R. P. : Soy muy escéptico sobre las consideraciones sobre el periodismo en términos generales y globales, porque hay diferencias enormes entre el periodismo que se hace en las ciudades y en la zonas rurales, por ejemplo. Para nosotros es mucho más fácil ser más rigurosos y utilizar un lenguaje más adecuado que para quienes están haciendo el trabajo en una emisora local donde hay una fuerte influencia del paramilitarismo y el narcotráfico. Creo que en Colombia se hace muy buen periodismo pero a la vez se hace muy mal periodismo, y también creo que hay gran diferencia en el papel que juegan los medios impresos con el papel que juegan los medio masivos, la televisión, la radio, la internet. Creo que lo medios escritos proveen las mejores oportunidades para hacer mejor periodismo.

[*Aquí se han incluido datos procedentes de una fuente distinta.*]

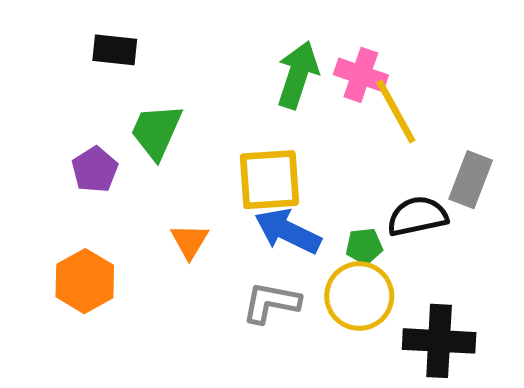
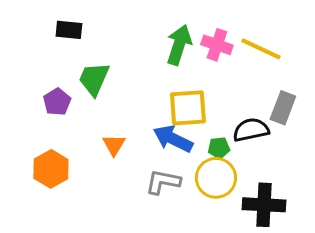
yellow line: (396, 111) -> (261, 49), moved, turned -36
yellow square: (269, 180) -> (188, 108), moved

R. E. S. : Un personaje que haya influenciado en su vida personal y otro en su carrera profesional
R. P. : En mi vida personal influyó mucho mi abuelo, que fue director de El Tiempo durante 42 años y con quien tuve una relación muy estrecha de niño y de joven. A él le heredé el amor por el periodismo, el gusto por un mundo intelectual, por los libros, la literatura y el deseo de ser periodista proviene sin duda de él. En mi carrera una persona muy importante fue Fernando Cepeda, con quien trabajé en la Universidad de los Andes en el Centro de Estudios de Relaciones Internacionales donde hicimos varias investigaciones y publicaciones. Ese momento coincidió con la entrada de Cepeda al gobierno, donde fue Ministro de Gobierno del ex presidente Virgilio Barco y a cuenta de esto terminé yo también entrando al gobierno donde, gracias a él aprendí, muchas cosas importantes para mi vida.